— What the task asks —
Return every line from the records below with the string "errorTip".

— Data records —
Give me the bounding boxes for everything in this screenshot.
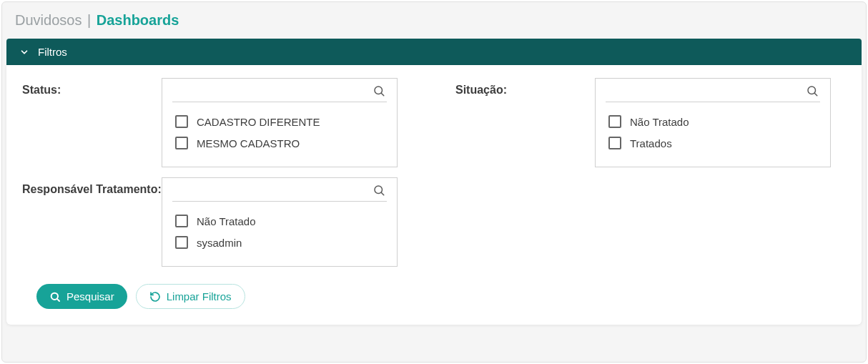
field-responsavel-option[interactable]: Não Tratado — [171, 210, 391, 232]
checkbox-icon — [175, 137, 188, 149]
svg-point-0 — [375, 87, 383, 94]
checkbox-icon — [608, 137, 621, 149]
option-label: CADASTRO DIFERENTE — [197, 116, 320, 128]
filter-row-1: Status: CADASTRO DIFERENTE MESMO — [22, 78, 846, 167]
breadcrumb-current: Dashboards — [97, 12, 179, 28]
field-status-option[interactable]: MESMO CADASTRO — [171, 132, 391, 154]
option-label: sysadmin — [197, 237, 242, 249]
svg-line-5 — [381, 192, 383, 195]
search-icon[interactable] — [373, 84, 385, 97]
svg-line-1 — [381, 93, 383, 95]
option-label: Não Tratado — [630, 116, 689, 128]
filter-actions: Pesquisar Limpar Filtros — [36, 284, 846, 309]
field-status-select: CADASTRO DIFERENTE MESMO CADASTRO — [162, 78, 398, 167]
search-icon[interactable] — [373, 184, 385, 197]
option-label: MESMO CADASTRO — [197, 137, 300, 149]
search-icon[interactable] — [806, 84, 819, 97]
field-situacao-search-input[interactable] — [607, 85, 806, 97]
field-responsavel-search-input[interactable] — [174, 185, 373, 196]
field-responsavel-option[interactable]: sysadmin — [171, 232, 391, 253]
checkbox-icon — [608, 115, 621, 128]
field-status: Status: CADASTRO DIFERENTE MESMO — [22, 78, 413, 167]
option-label: Tratados — [630, 137, 672, 149]
filters-body: Status: CADASTRO DIFERENTE MESMO — [6, 65, 862, 325]
field-situacao-option[interactable]: Tratados — [604, 132, 824, 154]
field-status-label: Status: — [22, 78, 162, 98]
search-icon — [49, 291, 61, 302]
clear-filters-button[interactable]: Limpar Filtros — [136, 284, 245, 309]
field-responsavel: Responsável Tratamento: Não Tratado — [22, 177, 423, 267]
breadcrumb-parent: Duvidosos — [15, 12, 82, 28]
checkbox-icon — [175, 236, 188, 249]
svg-line-3 — [814, 93, 817, 95]
clear-filters-button-label: Limpar Filtros — [167, 290, 232, 302]
search-button[interactable]: Pesquisar — [36, 284, 127, 309]
search-button-label: Pesquisar — [66, 290, 114, 302]
field-status-search-input[interactable] — [174, 85, 373, 97]
chevron-down-icon — [19, 47, 29, 57]
filters-header-label: Filtros — [38, 46, 67, 58]
field-status-search — [172, 82, 387, 102]
field-situacao-option[interactable]: Não Tratado — [604, 111, 824, 132]
breadcrumb-separator: | — [87, 12, 95, 28]
field-situacao-label: Situação: — [455, 78, 595, 98]
filters-header[interactable]: Filtros — [6, 39, 862, 65]
undo-icon — [149, 291, 161, 302]
svg-point-4 — [375, 186, 383, 194]
field-responsavel-select: Não Tratado sysadmin — [162, 177, 398, 267]
checkbox-icon — [175, 115, 188, 128]
field-situacao-search — [606, 82, 820, 102]
svg-line-7 — [57, 299, 59, 301]
filter-row-2: Responsável Tratamento: Não Tratado — [22, 177, 846, 267]
svg-point-2 — [808, 87, 816, 94]
field-situacao: Situação: Não Tratado Tratados — [455, 78, 846, 167]
field-responsavel-search — [172, 181, 387, 202]
breadcrumb: Duvidosos | Dashboards — [2, 2, 866, 39]
checkbox-icon — [175, 215, 188, 227]
field-situacao-select: Não Tratado Tratados — [595, 78, 831, 167]
option-label: Não Tratado — [197, 215, 256, 227]
page-card: Duvidosos | Dashboards Filtros Status: — [1, 1, 867, 363]
field-status-option[interactable]: CADASTRO DIFERENTE — [171, 111, 391, 132]
field-responsavel-label: Responsável Tratamento: — [22, 177, 162, 197]
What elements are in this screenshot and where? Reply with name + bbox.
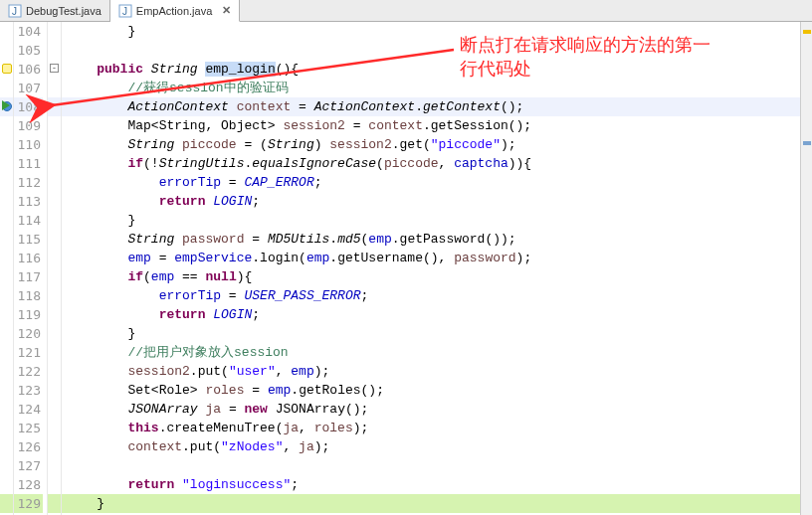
fold-cell[interactable] (48, 324, 61, 343)
fold-cell[interactable] (48, 249, 61, 267)
gutter-marker[interactable] (0, 456, 13, 475)
code-area[interactable]: } public String emp_login(){ //获得session… (62, 22, 800, 515)
code-line[interactable]: Set<Role> roles = emp.getRoles(); (62, 381, 800, 400)
gutter-marker[interactable] (0, 324, 13, 343)
gutter-marker[interactable] (0, 79, 13, 97)
fold-cell[interactable] (48, 419, 61, 437)
gutter-marker[interactable] (0, 400, 13, 419)
code-line[interactable]: String piccode = (String) session2.get("… (62, 135, 800, 154)
code-line[interactable]: //把用户对象放入session (62, 343, 800, 362)
gutter-marker[interactable] (0, 475, 13, 494)
fold-cell[interactable] (48, 211, 61, 230)
gutter-marker[interactable] (0, 494, 13, 513)
tab-bar: J DebugTest.java J EmpAction.java ✕ (0, 0, 812, 22)
fold-cell[interactable] (48, 41, 61, 60)
code-line[interactable]: if(!StringUtils.equalsIgnoreCase(piccode… (62, 154, 800, 173)
gutter-marker[interactable] (0, 60, 13, 79)
fold-cell[interactable] (48, 456, 61, 475)
code-line[interactable]: this.createMenuTree(ja, roles); (62, 419, 800, 437)
code-line[interactable]: if(emp == null){ (62, 267, 800, 286)
tab-empaction[interactable]: J EmpAction.java ✕ (110, 0, 240, 22)
fold-cell[interactable] (48, 343, 61, 362)
fold-cell[interactable] (48, 135, 61, 154)
execution-pointer-icon (2, 100, 10, 110)
code-line[interactable] (62, 41, 800, 60)
gutter-marker[interactable] (0, 116, 13, 135)
code-line[interactable]: errorTip = CAP_ERROR; (62, 173, 800, 192)
fold-cell[interactable] (48, 154, 61, 173)
code-line[interactable]: } (62, 211, 800, 230)
code-line[interactable]: session2.put("user", emp); (62, 362, 800, 381)
fold-cell[interactable] (48, 230, 61, 249)
gutter-marker[interactable] (0, 267, 13, 286)
code-line[interactable]: Map<String, Object> session2 = context.g… (62, 116, 800, 135)
fold-cell[interactable] (48, 173, 61, 192)
gutter-marker[interactable] (0, 230, 13, 249)
fold-cell[interactable] (48, 97, 61, 116)
fold-cell[interactable] (48, 267, 61, 286)
fold-cell[interactable] (48, 494, 61, 513)
java-file-icon: J (8, 4, 22, 18)
line-number: 121 (14, 343, 43, 362)
gutter-marker[interactable] (0, 381, 13, 400)
fold-collapse-icon[interactable]: - (50, 64, 59, 73)
fold-cell[interactable] (48, 381, 61, 400)
gutter-marker[interactable] (0, 362, 13, 381)
code-line[interactable]: return LOGIN; (62, 305, 800, 324)
gutter-marker[interactable] (0, 419, 13, 437)
gutter-marker[interactable] (0, 286, 13, 305)
code-line[interactable]: //获得session中的验证码 (62, 79, 800, 97)
code-line[interactable]: JSONArray ja = new JSONArray(); (62, 400, 800, 419)
code-line[interactable]: return LOGIN; (62, 192, 800, 211)
line-number: 128 (14, 475, 43, 494)
fold-cell[interactable] (48, 362, 61, 381)
code-line[interactable]: return "loginsuccess"; (62, 475, 800, 494)
line-number: 125 (14, 419, 43, 437)
gutter-marker[interactable] (0, 437, 13, 456)
line-number: 109 (14, 116, 43, 135)
code-line[interactable]: context.put("zNodes", ja); (62, 437, 800, 456)
fold-cell[interactable] (48, 400, 61, 419)
code-line[interactable]: ActionContext context = ActionContext.ge… (62, 97, 800, 116)
gutter-marker[interactable] (0, 305, 13, 324)
code-editor[interactable]: 1041051061071081091101111121131141151161… (0, 22, 812, 515)
code-line[interactable]: String password = MD5Utils.md5(emp.getPa… (62, 230, 800, 249)
gutter-marker[interactable] (0, 97, 13, 116)
overview-mark[interactable] (803, 141, 811, 145)
fold-cell[interactable] (48, 305, 61, 324)
line-number: 117 (14, 267, 43, 286)
gutter-marker[interactable] (0, 22, 13, 41)
fold-cell[interactable] (48, 475, 61, 494)
code-line[interactable]: } (62, 22, 800, 41)
gutter-marker[interactable] (0, 41, 13, 60)
fold-cell[interactable] (48, 22, 61, 41)
overview-mark[interactable] (803, 30, 811, 34)
fold-cell[interactable] (48, 192, 61, 211)
code-line[interactable]: } (62, 324, 800, 343)
fold-cell[interactable] (48, 116, 61, 135)
marker-column[interactable] (0, 22, 14, 515)
code-line[interactable]: errorTip = USER_PASS_ERROR; (62, 286, 800, 305)
gutter-marker[interactable] (0, 211, 13, 230)
java-file-icon: J (118, 4, 132, 18)
close-icon[interactable]: ✕ (222, 4, 231, 17)
code-line[interactable]: public String emp_login(){ (62, 60, 800, 79)
gutter-marker[interactable] (0, 249, 13, 267)
gutter-marker[interactable] (0, 192, 13, 211)
code-line[interactable]: emp = empService.login(emp.getUsername()… (62, 249, 800, 267)
fold-cell[interactable] (48, 79, 61, 97)
line-number: 113 (14, 192, 43, 211)
fold-cell[interactable]: - (48, 60, 61, 79)
gutter-marker[interactable] (0, 343, 13, 362)
fold-cell[interactable] (48, 437, 61, 456)
overview-ruler[interactable] (800, 22, 812, 515)
tab-debugtest[interactable]: J DebugTest.java (0, 0, 110, 21)
code-line[interactable] (62, 456, 800, 475)
gutter-marker[interactable] (0, 173, 13, 192)
gutter-marker[interactable] (0, 154, 13, 173)
gutter-marker[interactable] (0, 135, 13, 154)
fold-column[interactable]: - (48, 22, 62, 515)
fold-cell[interactable] (48, 286, 61, 305)
line-number: 115 (14, 230, 43, 249)
code-line[interactable]: } (62, 494, 800, 513)
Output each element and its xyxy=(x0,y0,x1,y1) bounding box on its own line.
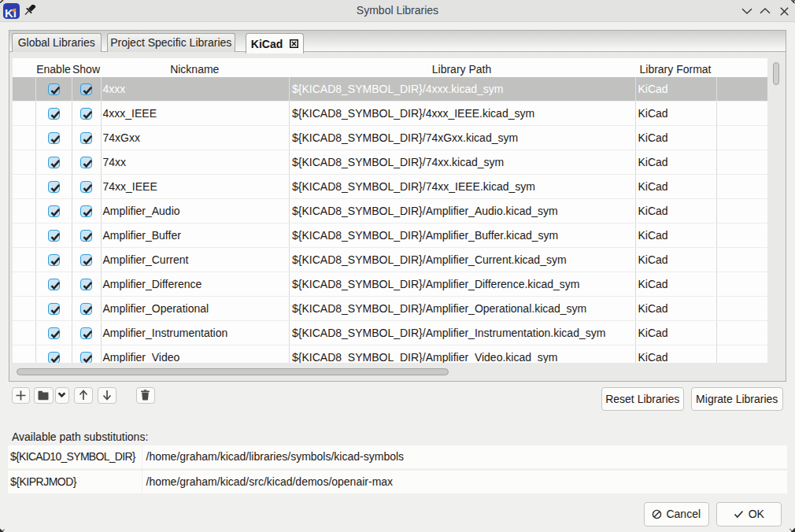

— Reply to the exercise —
code-line[interactable]: errorTip = CAP_ERROR; (62, 173, 800, 192)
code-line[interactable]: errorTip = USER_PASS_ERROR; (62, 286, 800, 305)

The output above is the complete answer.